Mozart Franz Xaver Wolfgang (Wolfgang Amadeus), Pianist und Komponist. * Wien, 26. 7. 1791; † Karlsbad (Karlovy Vary, Böhmen), 29. 7. 1844. Er war das sechste Kind des Komponisten Wolfgang A. M. († 1791) und der Sängerin Konstanze Weber, Neffe der Pianistin Maria Anna M. (s. d.); seine Mutter nahm ihn 1796 auf ihre Kunstreise nach Deutschland mit, ließ ihn jedoch auf Bitten der Familie Duschek bei dieser in Prag zurück. Später kam er zu Niemetschek. 1797 nahm ihn Konstanze M. wieder nach Wien, wo er bereits in Ges. als Klavierspieler auftrat. Er stud. bei Neukomm, Streicher, Joh. Nep. Hummel (s. d.), Vogler, Albrechtsberger und Salieri und wurde von J. Haydn und v.

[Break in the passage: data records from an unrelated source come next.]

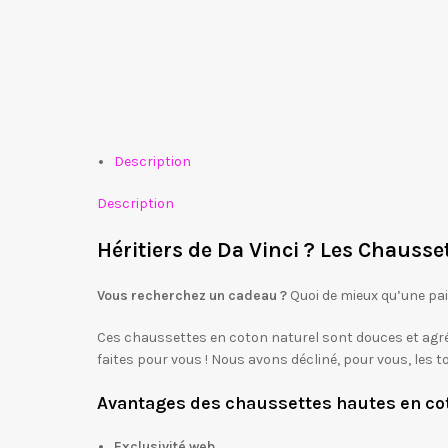
Description
Description
Héritiers de Da Vinci ? Les Chausse
Vous recherchez un cadeau ?
Quoi de mieux qu’une pai
Ces chaussettes en coton naturel sont douces et agré
faites pour vous ! Nous avons décliné, pour vous, les t
Avantages des chaussettes hautes en cot
Exclusivité web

Swieten gefördert. 1805 trat M. erstmals öff. als Pianist und Komponist auf. 1808 ging er nach Galizien, wo er teils als Lehrer in gräflichen Häusern, teils als freischaffender Künstler in Lemberg wirkte. 1818–21 unternahm er eine Konzertreise durch Rußland, Polen, Deutschland, Dänemark, Österr. und Italien. Anschließend war M. ein Jahr in Wien, ging aber 1822 wieder nach Lemberg, wo er die meiste Zeit wieder als freischaffender Künstler lebte und neue Stud. bei Mederitsch (s. d.) betrieb, der ihn zu seinem Erben einsetzte. 1838 kam er nach Wien. 1842 trat er bei der Enthüllung des Denkmals für seinen Vater in Salzburg zum letztenmal öff. auf. Da auch sein Bruder, der Beamte Karl Thomas M. (1784–1858), kinderlos starb, erlosch mit ihnen die Familie M.

W.: 2 Klavierkonzerte; Symphonie; Kammer- und Klaviermusik; Chorwerke; Lieder.

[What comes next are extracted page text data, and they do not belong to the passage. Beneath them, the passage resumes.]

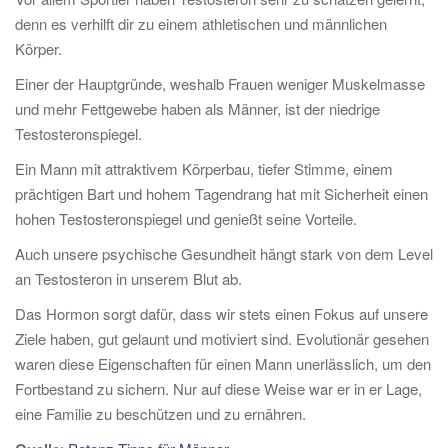
denn es verhilft dir zu einem athletischen und männlichen
Körper.
Einer der Hauptgründe, weshalb Frauen weniger Muskelmasse
und mehr Fettgewebe haben als Männer, ist der niedrige
Testosteronspiegel.
Ein Mann mit attraktivem Körperbau, tiefer Stimme, einem
prächtigen Bart und hohem Tagendrang hat mit Sicherheit einen
hohen Testosteronspiegel und genießt seine Vorteile.
Auch unsere psychische Gesundheit hängt stark von dem Level
an Testosteron in unserem Blut ab.
Das Hormon sorgt dafür, dass wir stets einen Fokus auf unsere
Ziele haben, gut gelaunt und motiviert sind. Evolutionär gesehen
waren diese Eigenschaften für einen Mann unerlässlich, um den
Fortbestand zu sichern. Nur auf diese Weise war er in er Lage,
eine Familie zu beschützen und zu ernähren.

L.: Wr. Figaro 30, 1962; Mitt. der Internationalen Stiftung Mozarteum 15, 1967, H. 3/4, S. 19 ff.; Mozart-Jb., 1968, S. 52 ff., 1970, S. 212 ff.; W. Hummel, Mozarts Söhne, 1956; Die Musik in Geschichte und Gegenwart; Riemann; Wurzbach; Kosch, Das kath. Deutschland; Gräffer–Czikann; W. Goldinger, Archival.-genealog. Notizen zum Mozartjahr, in: Z. des Hist. Ver. für Schwaben 62/63, 1962, S. 77 ff.
(Th. Antonicek)  
PUBLIKATION: ÖBL 1815-1950, Bd. 6 (Lfg. 30, 1975), S. 396f.